Another reason I have not been blogging much is that my thoughts have taken an increasingly negative turn and I have not wanted to put those up here. But really that is a somewhat hypocritical thing for me to do. At the beginning of all this I said that the reason I wanted to blog was to chronicle this journey that I am on, honestly expressing everything I experience. Apparently that is easier for me to do when I am talking about what it means to have faith, rather than now when I am angry and irritable.
Lately, I've been more prone to picking and choosing what I want people to know. This bothers me a lot. It is only one of many ways that I have seen myself withdrawing from people, turning inward and away. I have always been an open person, excited to meet new people, easily cheered up when down, etc. But now I hate meeting new people. My chemo cap gives me away. Most people are pretty good at masking their surprise after the initial curious look, but I imagine during the rest of the interaction that they they are burning with curiosity to know what is wrong with me. The thought of socializing makes me cringe. I feel like I am walking around with my hands clenched shut - and I hate that feeling, like I'm closing myself to the world.

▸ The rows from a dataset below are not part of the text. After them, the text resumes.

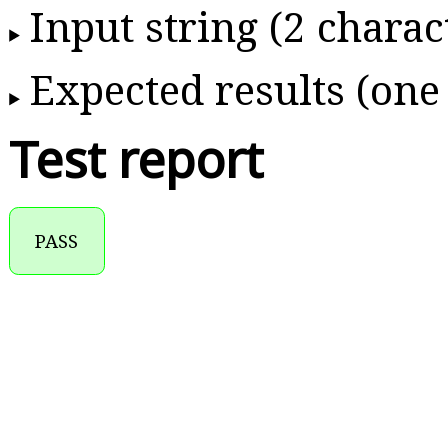
Input string (2 charac
Expected results (one
Test report
PASS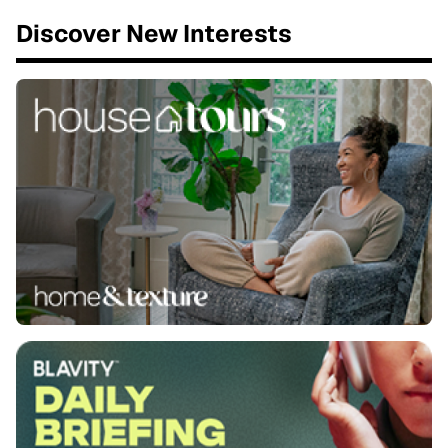
Discover New Interests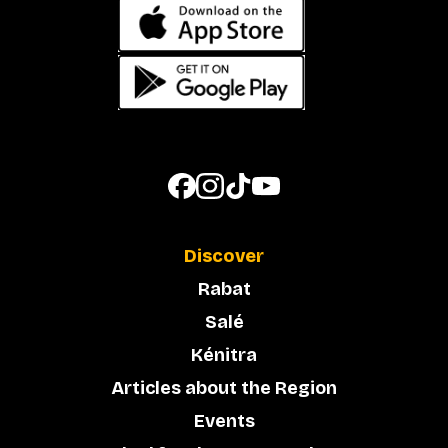
Discover
Rabat
Salé
Kénitra
Articles about the Region
Events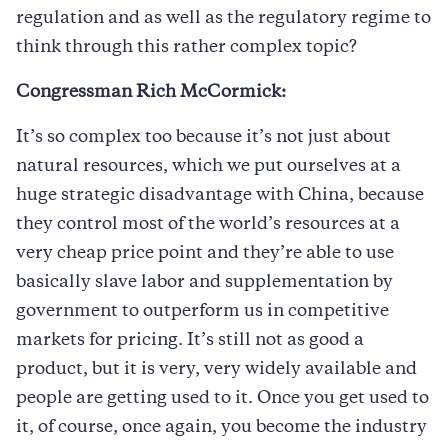
regulation and as well as the regulatory regime to
think through this rather complex topic?
Congressman Rich McCormick:
It’s so complex too because it’s not just about
natural resources, which we put ourselves at a
huge strategic disadvantage with China, because
they control most of the world’s resources at a
very cheap price point and they’re able to use
basically slave labor and supplementation by
government to outperform us in competitive
markets for pricing. It’s still not as good a
product, but it is very, very widely available and
people are getting used to it. Once you get used to
it, of course, once again, you become the industry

Remember back when I wrote about Fiery Darts and Faith (Sept25)? I wrote about a hard realization I'd had that much of my faith until that time had been built on my good circumstances rather than on God, and that the stripping of my circumstances made me feel groundless. Well, I see now that another thing I have had faith in is my own good nature. "I'm a happy person, easy to get along with, people like me, of course God Loves me etc." But in the last while my good nature has also gone to the wind. I'm cranky and I complain a lot in my head. ("I hate being back on chemo. I'm so weak. I'm so breathless. I spend all my time sleeping. I'm always freezing. This sucks. My life is pointless. I don't want to talk to that person."
With my good nature stripped away it is hard for me to believe that any person, let alone God loves me. Yet another layer of the onion that is me peeled away.
All I see in me right now is ugliness and pointlessness, but regardless of that, I want to share myself openly both with you and with God. Why? Because I do not want to walk around with my hands in fists. I want my hands to be open. But they won't be open if I am trying to hide my ugliness. People will never know what is inside of me if I don't show them. And if they don't know what is inside of me, they won't be able to relate to me. If people can't relate to me... well, then I will be a lonely person.
Yes, I am back on chemo now and it is pure joy (let the sarcasm flow!). It is only for five days, but it is an increased dosage. I haven't been able to eat but that hasn't stopped my stomach from regurgitating bile. I am always freezing, regardless of how many blankets and layers I wear and my attitude SUCKS! I feel like throwing things. Two more days.
For those of you who feel that I have been denying myself by not being angry... here you go. I'm angry. Not at anything in particular... just angry.